Three cases were announced Saturday and Victoria state’s COVID-19 quarantine commissioner Emma Cassar told a news conference on Sunday that there’d been a fourth positive test involving a person flying in for the Australian Open. So far, none has involved a player. Three cases emerged from the flight from Los Angeles to Melbourne, officials said, including a member of the air crew, a coach and the latest being a member of the TV broadcasting team. The other case was a coach who took the charter flight from Abu Dhabi to Melbourne.

All four had tested negative before boarding their flights to Australia.
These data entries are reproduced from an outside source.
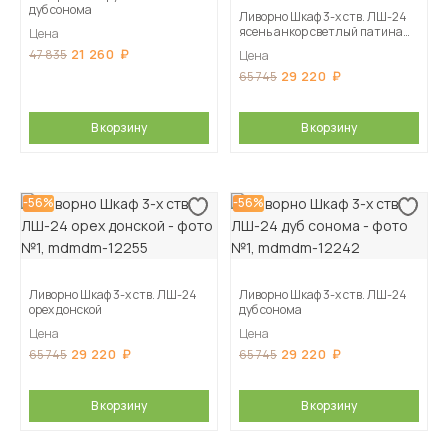
дуб сонома
Ливорно Шкаф 3-х ств. ЛШ-24
ясень анкор светлый патина
Цена
серебро
21 260
47 835
Цена
29 220
65 745
В корзину
В корзину
-56%
-56%
Ливорно Шкаф 3-х ств. ЛШ-24
Ливорно Шкаф 3-х ств. ЛШ-24
орех донской
дуб сонома
Цена
Цена
29 220
29 220
65 745
65 745
В корзину
В корзину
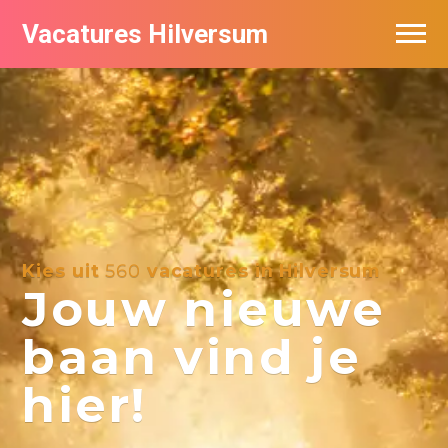
Vacatures Hilversum
Vacatures per bedrijf in Hilversum
De populairste vacatures in Hilversum
Kies uit
560
vacatures in Hilversum
Jouw nieuwe
baan vind je
hier!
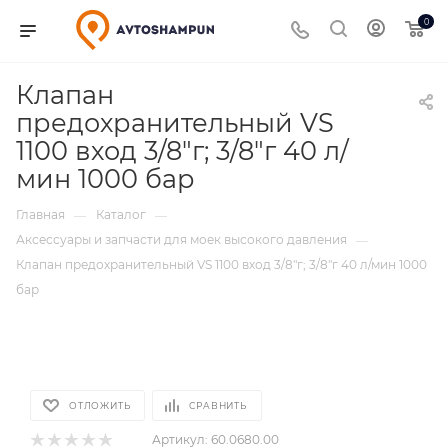
0
Клапан
предохранительный VS
1100 вход 3/8"г; 3/8"г 40 л/
мин 1000 бар
Главная
Каталог
—
—
Аксессуары и запчасти для моек высокого давления
—
Клапан предохранительный VS 1100 вход 3/8"г; 3/8"г 40 л/мин 1000
бар
ОТЛОЖИТЬ
СРАВНИТЬ
Артикул:
60.0680.00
All four have now been transferred to a health hotel. Sylvain Bruneau, who coaches 2019 U.S. Open champion Bianca Andreescu, posted on social media to say he was on the flight from Abu Dhabi and had tested positive.
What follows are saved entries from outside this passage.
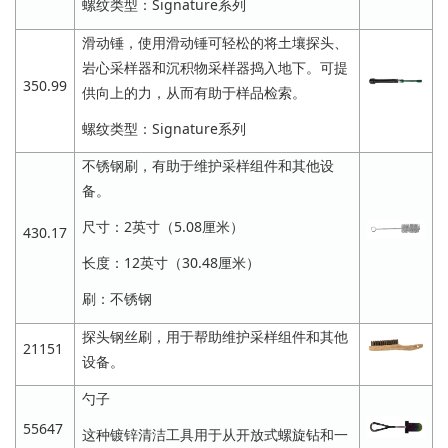
螺纹类型：Signature系列
滑动锤，使用滑动锤可轻松的将土壤探头、
岩心采样器和沉积物采样器捣入地下。可提
350.99
供向上的力，从而有助于样品检索。
螺纹类型：Signature系列
不锈钢刷，有助于维护采样组件和其他设
备。
尺寸：2英寸（5.08厘米）
430.17
长度：12英寸（30.48厘米）
刷：不锈钢
探头钢丝刷，用于帮助维护采样组件和其他
21151
设备。
勺子
55647
这种镀锌清洁工具用于从开放式螺旋钻和一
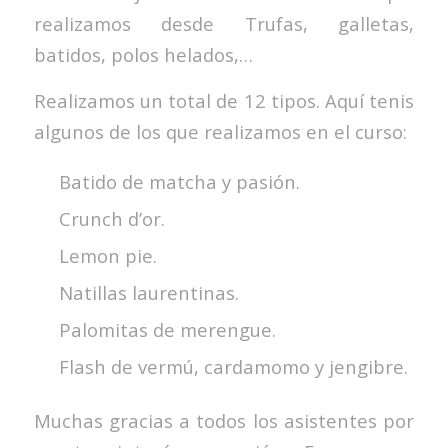
realizamos desde Trufas, galletas,
batidos, polos helados,…
Realizamos un total de 12 tipos. Aquí tenis
algunos de los que realizamos en el curso:
Batido de matcha y pasión.
Crunch d’or.
Lemon pie.
Natillas laurentinas.
Palomitas de merengue.
Flash de vermú, cardamomo y jengibre.
Muchas gracias a todos los asistentes por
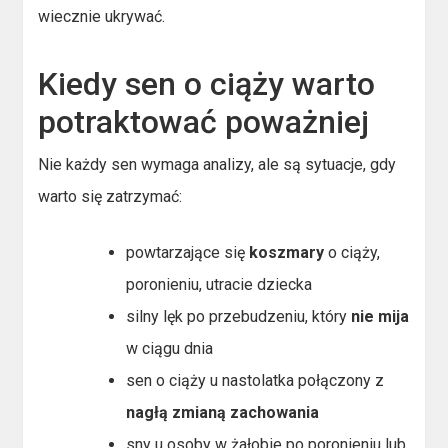
wiecznie ukrywać.
Kiedy sen o ciąży warto
potraktować poważniej
Nie każdy sen wymaga analizy, ale są sytuacje, gdy
warto się zatrzymać:
powtarzające się
koszmary
o ciąży,
poronieniu, utracie dziecka
silny lęk po przebudzeniu, który
nie mija
w ciągu dnia
sen o ciąży u nastolatka połączony z
nagłą zmianą zachowania
sny u osoby w żałobie po poronieniu lub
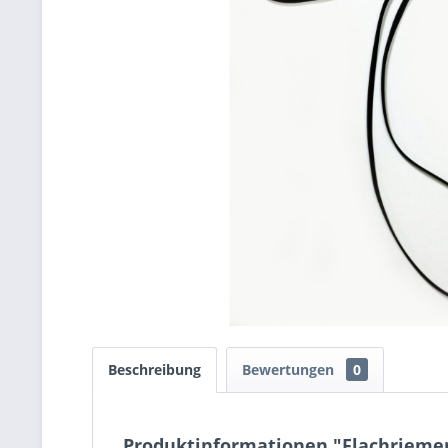
Beschreibung
Bewertungen
0
Produktinformationen "Flachriemen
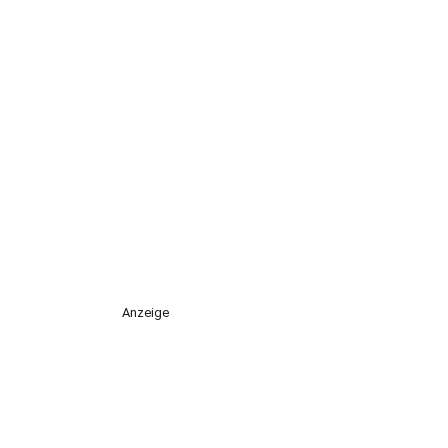
Anzeige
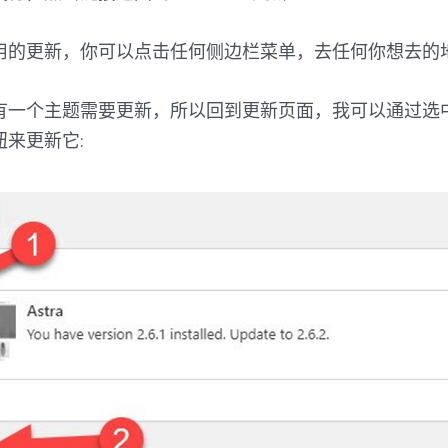
用的更新，你可以点击任何侧边栏菜单，去任何你想去的
有一个主题需要更新，所以回到更新页面，我可以通过选
来更新它:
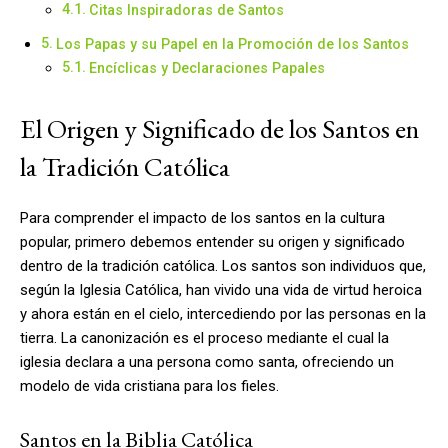
Citas Inspiradoras de Santos
Los Papas y su Papel en la Promoción de los Santos
Encíclicas y Declaraciones Papales
El Origen y Significado de los Santos en
la Tradición Católica
Para comprender el impacto de los santos en la cultura
popular, primero debemos entender su origen y significado
dentro de la tradición católica. Los santos son individuos que,
según la Iglesia Católica, han vivido una vida de virtud heroica
y ahora están en el cielo, intercediendo por las personas en la
tierra. La canonización es el proceso mediante el cual la
iglesia declara a una persona como santa, ofreciendo un
modelo de vida cristiana para los fieles.
Santos en la Biblia Católica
Two-time Open champion Victoria Azarenka and the 2014 U.S. Open runner-up Kei Nishikori were reported to be on the flight from Los Angeles. All passengers from both of those flights are in hard lockdown.

Cassar, who is also in charge of the state’s prisons, said there’d been cases of people ”testing” the quarantine procedures, triggering a warning and a conversation with the state’s police, but no attempts to escape quarantine.

”There’ll be zero tolerance for that behavior,” Cassar said. ”This is designed to make people safe. We make no apologies for that.” Several players in quarantine, including Sorana Cirstea of Romania, Belinda Bencic of Switzerland and Yulia Putintseva of Kazakhstan complained in social media posts that the rules seemed to have changed between what they saw before traveling to Australia and what was being imposed in Melbourne.

Cirstea posted on Twitter: ”If they would have told us this rule before I would not play Australia … I would have stayed home.

They told us we would fly at 20% capacity, in sections and we would be a close contact ONLY if my team or cohort tests positive.” But government officials have rejected those claims.

”There’s no other way you can consider this. If you’re on a plane 16-24 hours, with air that circulates throughout the plane, you are a close contact,” Cassar said.